Jamar Younger, Arizona Capitol Times//February 27, 2025//

In this Friday, Nov. 22, 2013 photo, a stolen dog is chained on a street used for the so-called "thieves market" in downtown Amman, Jordan. (AP Photo/Mohammad Hannon)

Pet abusers targeted – bill requires proper food and care for domestic animals

Jamar Younger, Arizona Capitol Times//February 27, 2025//

A bill that aims to strengthen the state’s animal cruelty laws and clearly define suitable conditions for pets is moving through the Legislature with bipartisan support.

The bill, SB1234, aims to clarify what constitutes inhumane conditions for domestic animals, redefine what it means to provide the appropriate food, water, and shelter, and add a misdemeanor charge for failing to provide an animal with medical attention to prevent unnecessary suffering. 

The law was prompted by an animal cruelty case in September 2023, when 55 disabled dogs were seized from a Chandler home. The homeowner, April McLaughlin, was arrested on multiple charges of animal cruelty, fraud and theft.

McLaughlin was taken into custody and indicted, but it took three weeks for the Chandler Police Department to get a search warrant for the property and rescue the animals.

“The reason it took so long is because the language is very lax in its description of animal abuse, especially around suffering and food, shelter and water,” said Dr. Steven Hansen, president and CEO of the Arizona Humane Society. 

The Humane Society treated the injured dogs that were rescued from the home, but seeing the condition of the animals took a personal toll on many of the workers at the organization, Hansen said.

“There were several dogs with fractured limbs, and bone was exposed, and had been exposed for a very long amount of time, and they were paralyzed dogs, so they actually didn’t feel their fractures, which is just awful,” he said. “You can imagine…there were tears in our hospital when those dogs were coming in.”

Hansen worked with Sen. Shawnna Bolick, R-Phoenix, to craft the bill. It is modeled after a similar bill introduced last year by Sen. T.J. Shope, R-Coolidge, which stalled in the Legislature. The current bill passed the Senate Regulatory Affairs and Government Efficiency Committee unanimously on Feb. 20, cleared the Senate Rules Committee, and is now awaiting consideration by the Senate Committee of the Whole.
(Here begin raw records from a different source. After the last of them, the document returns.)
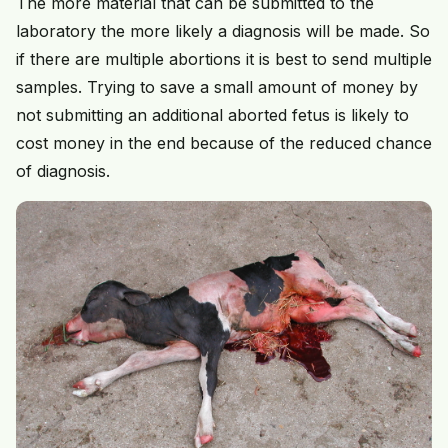
The more material that can be submitted to the
laboratory the more likely a diagnosis will be made. So
if there are multiple abortions it is best to send multiple
samples. Trying to save a small amount of money by
not submitting an additional aborted fetus is likely to
cost money in the end because of the reduced chance
of diagnosis.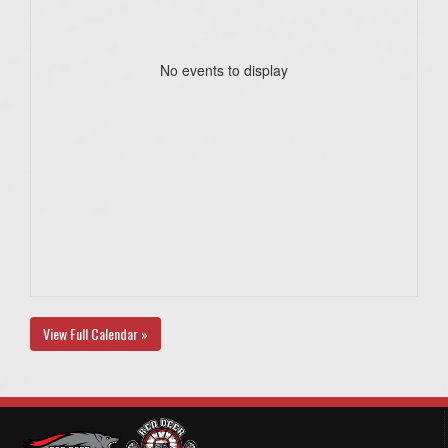
No events to display
View Full Calendar »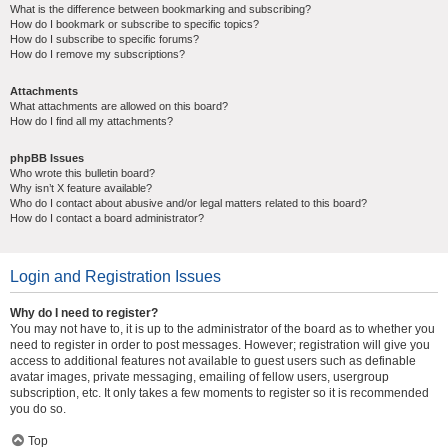
What is the difference between bookmarking and subscribing?
How do I bookmark or subscribe to specific topics?
How do I subscribe to specific forums?
How do I remove my subscriptions?
Attachments
What attachments are allowed on this board?
How do I find all my attachments?
phpBB Issues
Who wrote this bulletin board?
Why isn’t X feature available?
Who do I contact about abusive and/or legal matters related to this board?
How do I contact a board administrator?
Login and Registration Issues
Why do I need to register?
You may not have to, it is up to the administrator of the board as to whether you
need to register in order to post messages. However; registration will give you
access to additional features not available to guest users such as definable
avatar images, private messaging, emailing of fellow users, usergroup
subscription, etc. It only takes a few moments to register so it is recommended
you do so.
Top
The updated bill requires that water be drinkable, food be appropriate for the species and fit for consumption, and shelter be structurally sound and sized to protect a dog from injury while allowing the animal to stand, move around freely, and maintain normal body temperature.

It also raises the threshold for what’s considered proper food, water and shelter for animals.
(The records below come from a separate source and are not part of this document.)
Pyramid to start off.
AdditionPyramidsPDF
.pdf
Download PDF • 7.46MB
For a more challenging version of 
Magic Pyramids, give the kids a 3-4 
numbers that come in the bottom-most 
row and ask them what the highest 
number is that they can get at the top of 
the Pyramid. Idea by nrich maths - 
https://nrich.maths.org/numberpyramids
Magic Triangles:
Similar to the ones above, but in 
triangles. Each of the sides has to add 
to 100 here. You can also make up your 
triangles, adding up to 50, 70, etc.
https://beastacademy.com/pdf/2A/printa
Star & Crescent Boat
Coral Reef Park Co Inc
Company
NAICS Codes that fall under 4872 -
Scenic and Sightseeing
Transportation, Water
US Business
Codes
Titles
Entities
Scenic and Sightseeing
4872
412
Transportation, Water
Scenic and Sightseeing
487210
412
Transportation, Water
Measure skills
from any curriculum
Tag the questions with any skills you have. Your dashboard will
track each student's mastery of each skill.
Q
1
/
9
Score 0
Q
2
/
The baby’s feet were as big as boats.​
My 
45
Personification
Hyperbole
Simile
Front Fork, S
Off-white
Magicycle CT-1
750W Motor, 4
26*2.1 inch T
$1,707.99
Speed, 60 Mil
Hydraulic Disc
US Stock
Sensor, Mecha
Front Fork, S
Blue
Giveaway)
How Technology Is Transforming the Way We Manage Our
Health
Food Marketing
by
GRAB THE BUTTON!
“Right now, animals just have to have water,” Hansen said. “It can be a mud puddle. It can be a quarter of an inch with algae growing in it, with feces in it. That technically passes as water.”

One of the most important aspects of the bill is a change in language that holds someone accountable for not providing medical care that would prevent “unreasonable suffering” as opposed to “protracted suffering,” he said.

“It’s an average person’s understanding of what suffering is. So it’s intensity versus length of time, and it would allow a search warrant to be written sooner on these egregious cases,” he said.

Bolick said the bill was crafted to provide more tools for law enforcement to quickly rescue animals and prosecute animal abusers.

“That was the impetus behind this, because law enforcement, they weren’t able to do anything,” Bolick said. “This will hopefully get them to where they need to.”

The bill doesn’t target homeless people with pets or farm animals. It’s only intended to focus on the most egregious cases of animal abuse, Hansen said.

“It is not your average ‘my dog has an ear infection’,” he said. “That would never rise to the level of a case under this legislation or any legislation.”